The multiword chunker removes DT from The and all the readings except NNP from Cat. I guess it also removes readings from Fat, but I cannot see that.
Disambiguation JJ_NN_JJ applies JJ to Fat. For test purposes, I thought to put an antipattern on the rule to prevent the rule from changing a multi-word proper noun. But, the rule has this example: <example type="ambiguous" inputform="Canadian[Canadian/JJ,Canadian/NNP]" outputform="Canadian[Canadian/JJ]">The <marker>Canadian</marker> Badlands is nice.</example>
As it happens, Badlands is NNP, thus an exception for a sequence of 2 proper nouns would mean that in this context, Canadian is not disambiguated as JJ. I think that it should not be JJ, but rather, the correct disambiguation is to make Canadian Badlands a proper noun. (Rule NNP_NNS_VBZ_NNP applies NNP to Badlands.)
If a term is a multi-word proper noun, should a disambiguator rule that changes only a single token change the NNP postag?
I don’t plan to change any rules at this stage, but I would like comments/suggestions from the team about what the correct analysis is.
Neither testrules nor the Maven tests give a warning about the comment. Thus, I guess that multiwords.txt can safely contain a comment on the same line as the term. Can you please confirm that it is OK to add a comment on the same line?

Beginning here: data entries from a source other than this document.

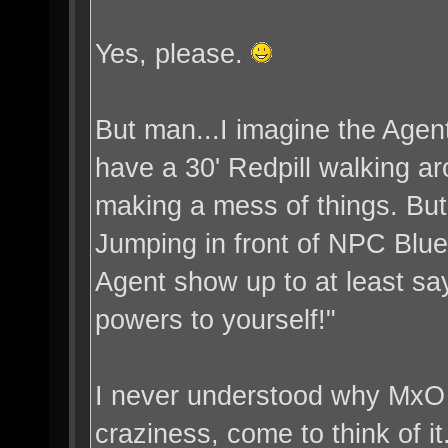
Yes, please.
But man...I imagine the Agent
have a 30' Redpill walking ar
making a mess of things. Bu
Jumping in front of NPC Bluep
Agent show up to at least say
powers to yourself!"
I never understood why MxO l
craziness, come to think of it.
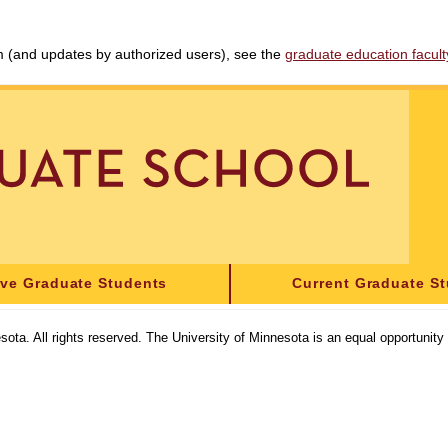
am (and updates by authorized users), see the
graduate education faculty 
ive Graduate Students
Current Graduate S
sota. All rights reserved. The University of Minnesota is an equal opportunit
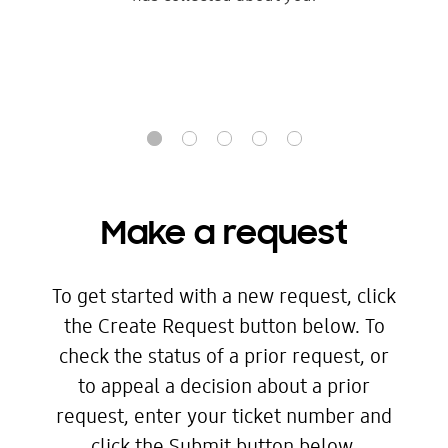
Make a request
To get started with a new request, click
the Create Request button below. To
check the status of a prior request, or
to appeal a decision about a prior
request, enter your ticket number and
click the Submit button below.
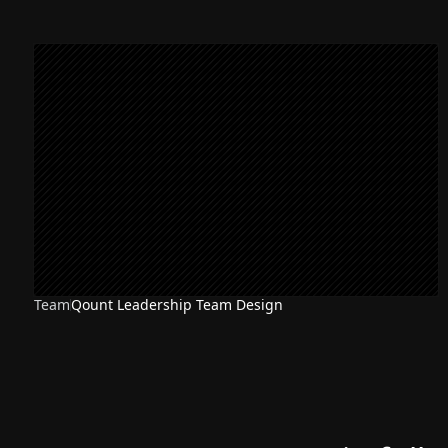
Team
Qount Leadership Team Design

I don’t know, I have just activated multiwords.txt the same way (I think) it works for other languages. Maybe @jaumeortola can comment - ca/mulitwords.txt seems to be well-maintained.
In a multiword of 3 or more tokens you will get tags only in the first token and the last one.
To match these tags you need patterns like <token postag=".*NNP.*" postag_regexp="yes"/> or similar.
We could add options to the MultiWordChunker to get other tags. Instead of <NNP> </NNP>, you could get just the tags NNP NNP, even in the in-between tokens in multiwords of 3 or more tokens. We could also remove optionally all other tags (existing for individual tokens if they are in the tagger dictionary). These options are not yet implemented.
An existing useful option is to ignore spelling errors in all tagged words. That’s one of the main functions of the multiword list in Catalan.
Your screen shot of the command line shows the result that I expect.
So, I think that the Tagger Result shows incorrect information. If you agree, let me know, and I will open an issue (or you can do it).
My idea was to use multiwords.txt to apply NNP postags to multi-word proper nouns, because the current method of adding the proper nouns to disambiguation is cumbersome. (Also, currently, the rules are at the end of disambiguation.xml. Probably, if they remain in disambiguation, they should be at the top of the document. The postags for 1-word terms are available to the disambiguator, but postags for multi-word terms are not available.)
How do you achieve that? Multiwords can also be added to spelling.txt, but that seems to have a bad influence on performance if the list is too long. How about this solution for a very long list?
Do you mean “ignore all tagged words”? It is an option of the MorfologikSpellerRule. In Dutch, it is disabled now. If you want, I can enable it for you.
It is only of use when there is no significant performance effect when adding wordgroups to multiwords.txt, and since that is a text file, like spelling.txt, I am not to sure about that.
And I am not sure about ignoring all tagged words either.
So thanks, but no, thanks for now.